Compensation Policies, Principles, Objectives and Practices
Pier 1 Imports’ proven success and continuation of that success depends, in large part, on our ability to
successfully attract, motivate and retain a qualified management team. Sourcing qualified candidates to fill
important positions within Pier 1 Imports is challenging given the highly competitive retail environment.
Accordingly, Pier 1 Imports’ overall compensation philosophy is that our executive compensation plan should be
structured to attract and retain highly skilled and motivated individuals who will lead Pier 1 Imports to successful
performance that is consistent with shareholders’ expectations. Pier 1 Imports accomplishes this by creating total
compensation packages which are competitive in the retail industry, fair and equitable among the executives, and
which provide strong incentives for the long-term success and performance of Pier 1 Imports.

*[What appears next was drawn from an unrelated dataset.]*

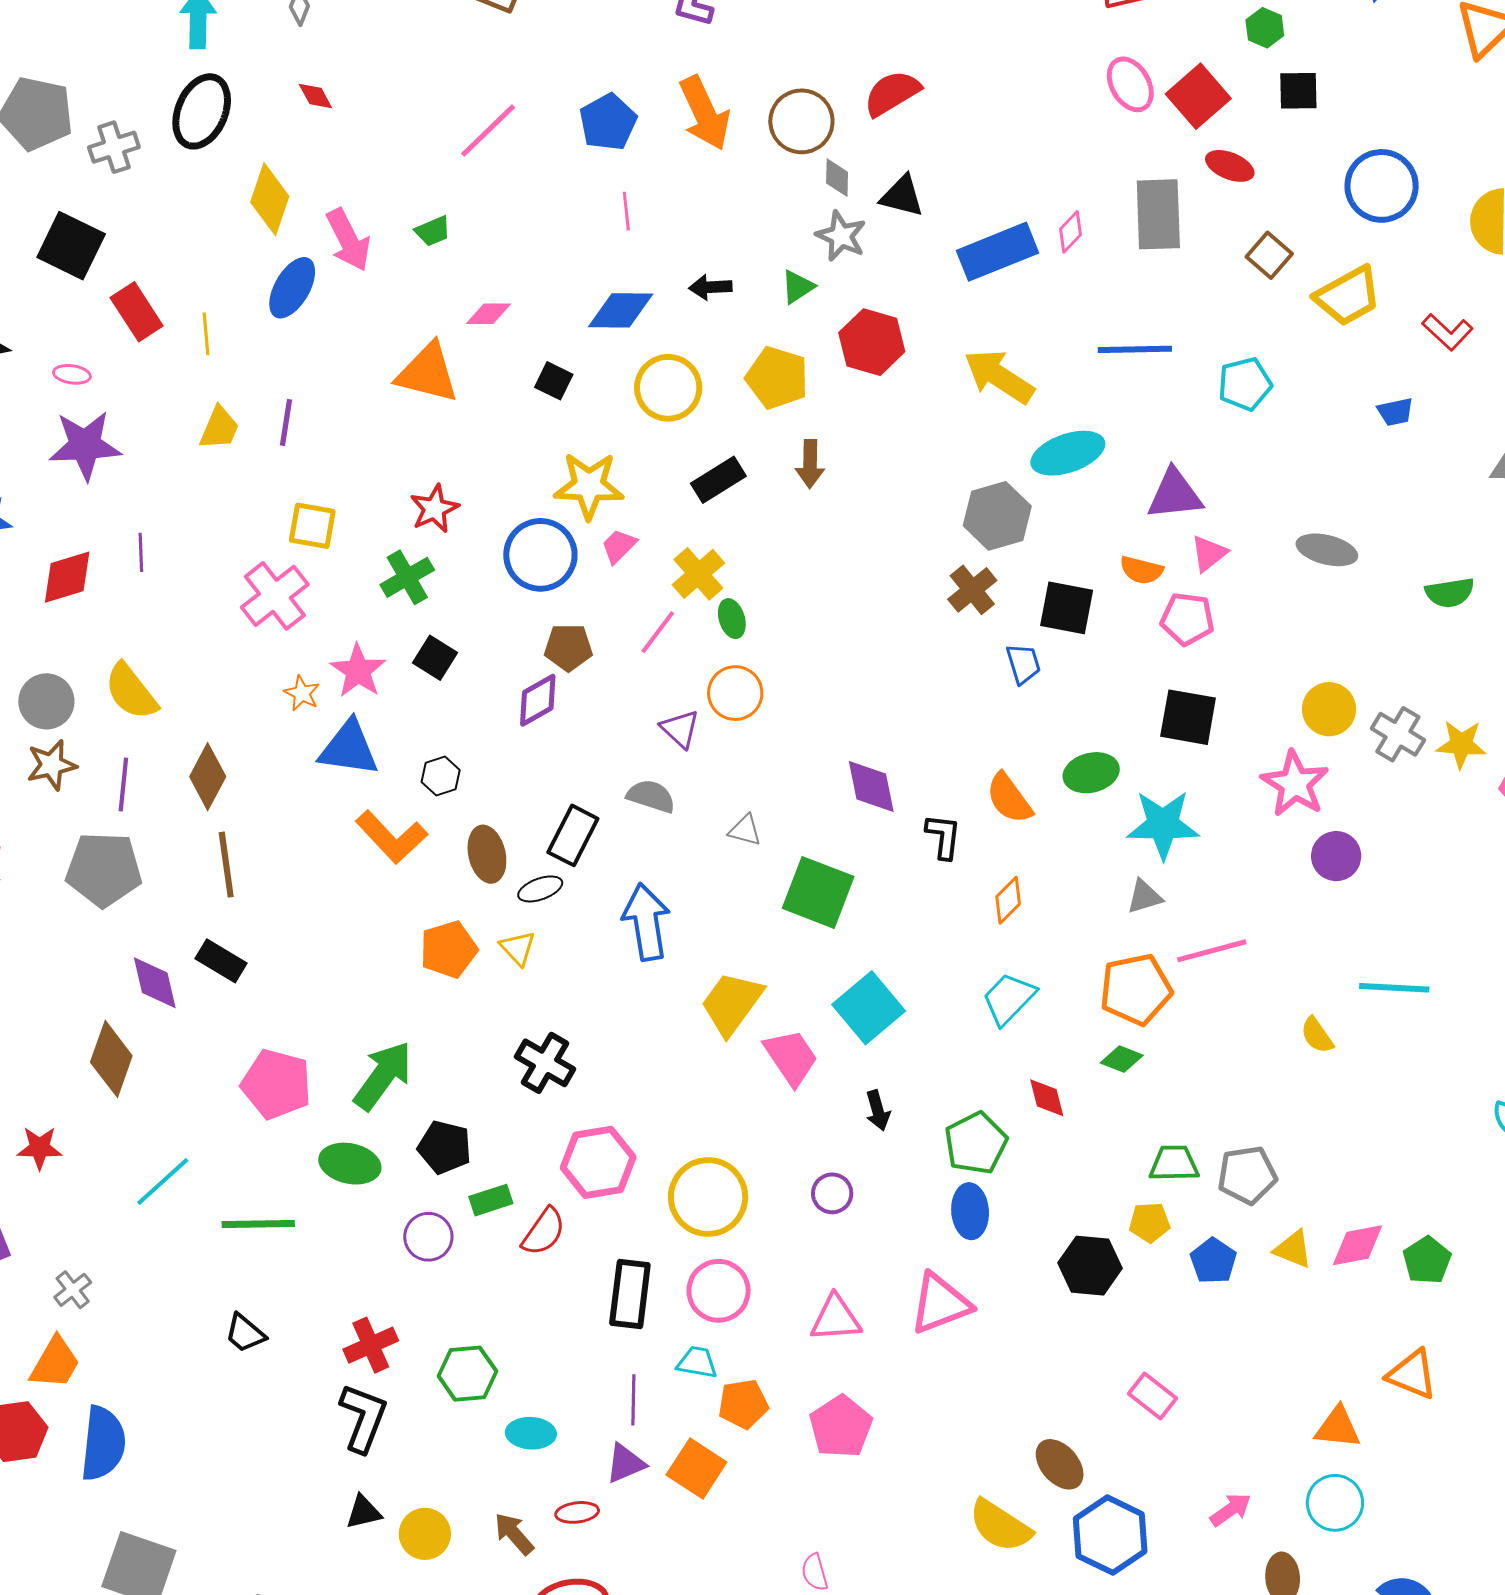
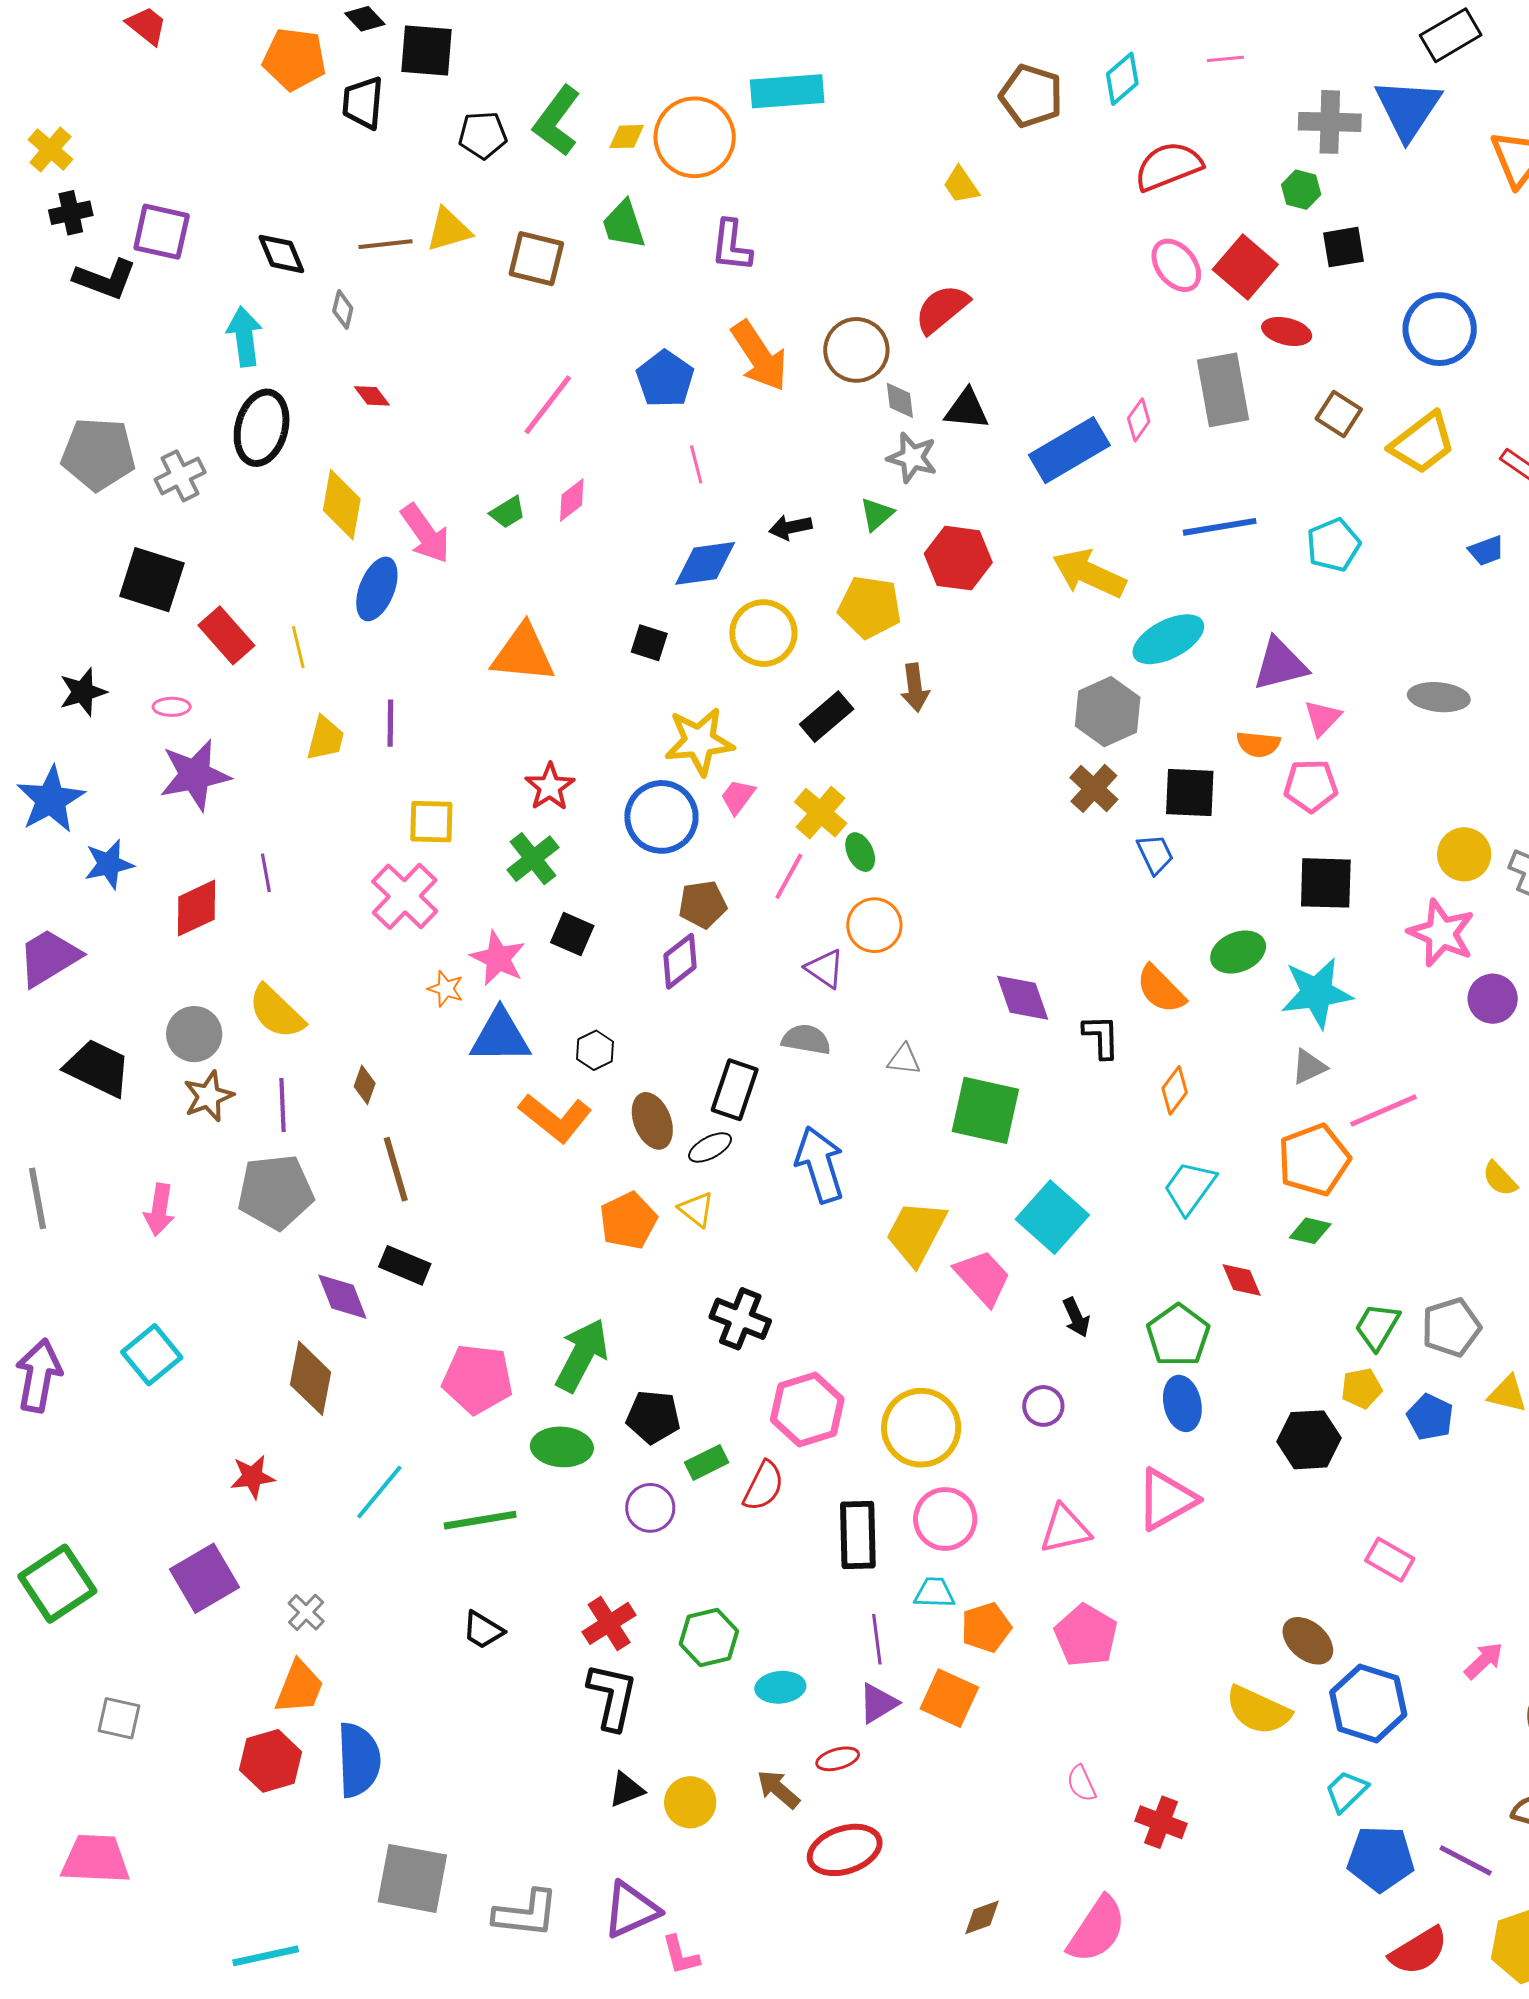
pink diamond: (489, 314) -> (572, 500), moved, turned -30
brown diamond: (208, 777) -> (365, 1085), size x0.6
green trapezoid: (1174, 1163) -> (1377, 1326), turned -50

Pier 1 Imports provides both short-term and long-term incentives to our executives for the effective
management of major functions, teamwork, and effective expense control. Success on these fronts leads to the
overall success of Pier 1 Imports. Pier 1 Imports believes that as an executive’s level of responsibility increases, a
greater portion of that executive’s potential total compensation should come from performance-based plans. This
aligns management’s interests with shareholders’ interests as the executive’s potential total compensation will only
increase when Pier 1 Imports’ performance improves.
Pier 1 Imports generally targets total compensation packages for executive officers at the 50th percentile of Pier
1 Imports’ peer group when Pier 1 Imports achieves planned financial and operational goals. Pier 1 Imports designs
its total compensation packages to provide pay above the 50th percentile of pay compared to its peer group when
Pier 1 Imports’ results significantly exceed planned financial and operational goals.
At the beginning of 2011, Pier 1 Imports used a group of peer companies to benchmark short-term incentive
and long-term incentive elements of total compensation and non-employee director compensation. The peer group
included the following companies which at that time were publicly traded and were direct competitors, retail
industry competitors, and/or local area competitors for executive talent:
Bed Bath & Beyond Inc.
Blockbuster Inc.
Borders Group, Inc.
Charming Shoppes, Inc.
Cost Plus, Inc.
Dick’s Sporting Goods, Inc.
Fossil, Inc.
J.Crew Group, Inc.
Jo-Ann Stores, Inc.
Kirkland’s, Inc.
Liz Claiborne, Inc.
PetSmart, Inc.
RadioShack Corporation
Ross Stores, Inc.
Stein Mart, Inc.
Tuesday Morning Corporation
Williams-Sonoma, Inc.
Zale Corporation
Data for these companies was provided by Towers Watson & Co., the compensation committee’s executive
compensation consultant at that time.